Proteus has received a prestigious Ingenious Public Engagement Award from the Royal Academy of Engineering that will allow the team to design and build a new teaching tool to inspire the next generation of biomedical engineers.

The new biomedical engineering project – Circuits! – is led by Proteus’ Dr Helen Szoor-McElhinney (The University of Edinburgh) and Dr Melanie Jimenez (The University of Glasgow).
Circuits! offers teachers a creative and innovative way to teach Secondary School pupils about biomedical engineering. It will enhance the current Scottish curriculum by providing new insights into the applications of biomedical engineering research, including diagnostic technologies for lung disease and infectious diseases such as malaria.
Circuits! will also provide teachers with a broader understanding of the role that engineering plays in biomedicine, and support them in teaching this in an engaging way to students.
Teachers (from Liberton High School) and engineers (from Universities of Edinburgh and Glasgow) will come together to design and develop the tool, showing pupils how bioengineering shapes their daily lives and how they could go on to become the engineers of the future.

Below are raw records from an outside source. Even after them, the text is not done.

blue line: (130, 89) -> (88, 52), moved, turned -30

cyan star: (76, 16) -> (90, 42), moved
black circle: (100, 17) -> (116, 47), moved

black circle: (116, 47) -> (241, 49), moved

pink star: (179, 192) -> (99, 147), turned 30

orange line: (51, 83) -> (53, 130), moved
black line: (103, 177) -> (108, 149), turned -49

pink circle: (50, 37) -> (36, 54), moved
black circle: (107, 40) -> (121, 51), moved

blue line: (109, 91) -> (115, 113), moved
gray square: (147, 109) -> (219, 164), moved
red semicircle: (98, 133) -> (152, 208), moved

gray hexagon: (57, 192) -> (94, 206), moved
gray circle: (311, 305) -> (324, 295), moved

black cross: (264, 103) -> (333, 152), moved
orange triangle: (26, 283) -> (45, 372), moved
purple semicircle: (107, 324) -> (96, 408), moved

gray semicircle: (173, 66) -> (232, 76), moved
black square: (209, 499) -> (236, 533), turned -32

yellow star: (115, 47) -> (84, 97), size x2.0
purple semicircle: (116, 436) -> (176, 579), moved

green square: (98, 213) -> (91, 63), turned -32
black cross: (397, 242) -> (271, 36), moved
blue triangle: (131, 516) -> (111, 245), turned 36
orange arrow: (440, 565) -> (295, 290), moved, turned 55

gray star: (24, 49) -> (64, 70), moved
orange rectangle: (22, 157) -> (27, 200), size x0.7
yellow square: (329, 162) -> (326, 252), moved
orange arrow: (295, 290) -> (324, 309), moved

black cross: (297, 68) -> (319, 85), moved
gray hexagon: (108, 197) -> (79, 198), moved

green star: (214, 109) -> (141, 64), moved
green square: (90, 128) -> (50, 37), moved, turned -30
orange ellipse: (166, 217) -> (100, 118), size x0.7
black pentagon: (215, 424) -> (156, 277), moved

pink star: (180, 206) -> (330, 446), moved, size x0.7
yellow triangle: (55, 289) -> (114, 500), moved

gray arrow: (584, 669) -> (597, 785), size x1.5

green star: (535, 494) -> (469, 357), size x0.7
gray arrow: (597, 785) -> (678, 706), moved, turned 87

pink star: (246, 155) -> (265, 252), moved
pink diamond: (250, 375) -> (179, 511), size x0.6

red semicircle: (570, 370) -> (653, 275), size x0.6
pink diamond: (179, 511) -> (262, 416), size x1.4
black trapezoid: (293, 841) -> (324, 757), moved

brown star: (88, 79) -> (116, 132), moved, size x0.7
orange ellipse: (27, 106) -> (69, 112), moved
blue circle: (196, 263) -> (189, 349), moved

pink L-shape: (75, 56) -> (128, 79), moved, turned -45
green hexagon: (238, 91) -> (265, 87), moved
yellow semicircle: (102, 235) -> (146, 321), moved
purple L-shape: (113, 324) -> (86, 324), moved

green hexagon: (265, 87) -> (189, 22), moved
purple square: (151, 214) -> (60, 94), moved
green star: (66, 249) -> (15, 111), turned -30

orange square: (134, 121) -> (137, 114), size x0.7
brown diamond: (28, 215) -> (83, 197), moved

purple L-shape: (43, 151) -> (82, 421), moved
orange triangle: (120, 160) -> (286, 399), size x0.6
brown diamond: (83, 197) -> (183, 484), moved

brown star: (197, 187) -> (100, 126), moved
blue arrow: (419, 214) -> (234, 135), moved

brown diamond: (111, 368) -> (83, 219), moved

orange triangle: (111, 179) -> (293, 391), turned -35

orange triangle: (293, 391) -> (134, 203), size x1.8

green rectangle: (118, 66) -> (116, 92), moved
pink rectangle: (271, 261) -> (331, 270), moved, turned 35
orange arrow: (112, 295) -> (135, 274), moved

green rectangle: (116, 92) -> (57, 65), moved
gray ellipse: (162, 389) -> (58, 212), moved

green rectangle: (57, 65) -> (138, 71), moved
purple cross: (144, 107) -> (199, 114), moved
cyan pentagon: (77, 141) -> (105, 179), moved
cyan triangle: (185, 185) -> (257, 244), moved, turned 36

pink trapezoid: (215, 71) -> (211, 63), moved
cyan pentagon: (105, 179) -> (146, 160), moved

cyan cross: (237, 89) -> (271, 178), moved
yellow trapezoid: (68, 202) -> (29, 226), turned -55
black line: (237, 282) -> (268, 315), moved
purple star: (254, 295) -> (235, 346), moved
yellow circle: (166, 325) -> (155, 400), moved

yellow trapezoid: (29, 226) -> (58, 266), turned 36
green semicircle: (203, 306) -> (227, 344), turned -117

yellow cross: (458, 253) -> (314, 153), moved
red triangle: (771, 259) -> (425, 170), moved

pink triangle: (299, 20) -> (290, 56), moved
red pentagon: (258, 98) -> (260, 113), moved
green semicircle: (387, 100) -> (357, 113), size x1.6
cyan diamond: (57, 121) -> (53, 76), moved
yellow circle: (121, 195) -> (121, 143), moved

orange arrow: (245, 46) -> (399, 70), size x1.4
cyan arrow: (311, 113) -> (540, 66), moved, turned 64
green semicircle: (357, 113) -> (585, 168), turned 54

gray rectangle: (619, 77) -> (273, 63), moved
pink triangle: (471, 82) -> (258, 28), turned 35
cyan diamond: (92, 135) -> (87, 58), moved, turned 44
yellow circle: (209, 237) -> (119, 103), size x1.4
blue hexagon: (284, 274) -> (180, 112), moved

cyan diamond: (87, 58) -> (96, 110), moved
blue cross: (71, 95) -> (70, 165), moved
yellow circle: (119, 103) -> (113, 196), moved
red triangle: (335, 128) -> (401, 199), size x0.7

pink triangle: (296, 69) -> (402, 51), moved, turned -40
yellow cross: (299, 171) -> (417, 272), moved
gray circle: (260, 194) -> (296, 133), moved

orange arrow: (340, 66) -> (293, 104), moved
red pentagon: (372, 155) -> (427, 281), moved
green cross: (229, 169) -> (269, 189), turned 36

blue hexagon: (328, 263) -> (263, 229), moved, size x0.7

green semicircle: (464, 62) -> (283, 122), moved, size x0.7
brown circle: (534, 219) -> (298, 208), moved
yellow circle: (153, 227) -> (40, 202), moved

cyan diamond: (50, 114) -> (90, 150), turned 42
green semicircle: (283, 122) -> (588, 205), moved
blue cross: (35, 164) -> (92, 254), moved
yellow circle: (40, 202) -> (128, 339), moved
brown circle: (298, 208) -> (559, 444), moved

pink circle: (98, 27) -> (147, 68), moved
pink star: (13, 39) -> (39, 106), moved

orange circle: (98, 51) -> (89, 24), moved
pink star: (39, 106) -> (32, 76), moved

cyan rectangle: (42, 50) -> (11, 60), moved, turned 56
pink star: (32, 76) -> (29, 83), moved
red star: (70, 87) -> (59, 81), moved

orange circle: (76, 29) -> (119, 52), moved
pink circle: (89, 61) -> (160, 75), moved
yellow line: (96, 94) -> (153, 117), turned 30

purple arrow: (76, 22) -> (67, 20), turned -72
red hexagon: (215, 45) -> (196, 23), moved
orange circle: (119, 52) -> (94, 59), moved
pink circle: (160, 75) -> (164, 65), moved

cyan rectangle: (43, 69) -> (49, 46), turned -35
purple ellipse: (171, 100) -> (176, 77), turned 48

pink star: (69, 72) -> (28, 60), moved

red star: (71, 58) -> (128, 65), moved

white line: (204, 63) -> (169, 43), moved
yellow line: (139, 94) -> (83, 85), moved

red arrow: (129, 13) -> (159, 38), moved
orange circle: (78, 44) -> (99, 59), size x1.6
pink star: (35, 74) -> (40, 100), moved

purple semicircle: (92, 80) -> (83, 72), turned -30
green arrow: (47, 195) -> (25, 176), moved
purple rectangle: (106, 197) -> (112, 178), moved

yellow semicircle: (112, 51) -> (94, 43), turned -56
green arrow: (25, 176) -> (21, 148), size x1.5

Providing quality-learning experiences for Scottish school students lies at the heart of the Curriculum for Excellence. Education Scotland has identified three possible routes for delivering this aim: active learning, collaborative learning and digital games-based learning. Circuits! will adopt the three identified approaches to create impact within the curriculum.
“We are looking forward to working with teachers and engineers to develop this new teaching tool, which we hope will change the way students think about biomedical engineering and how they can help shape the field by their involvement now and in the future”, said Helen.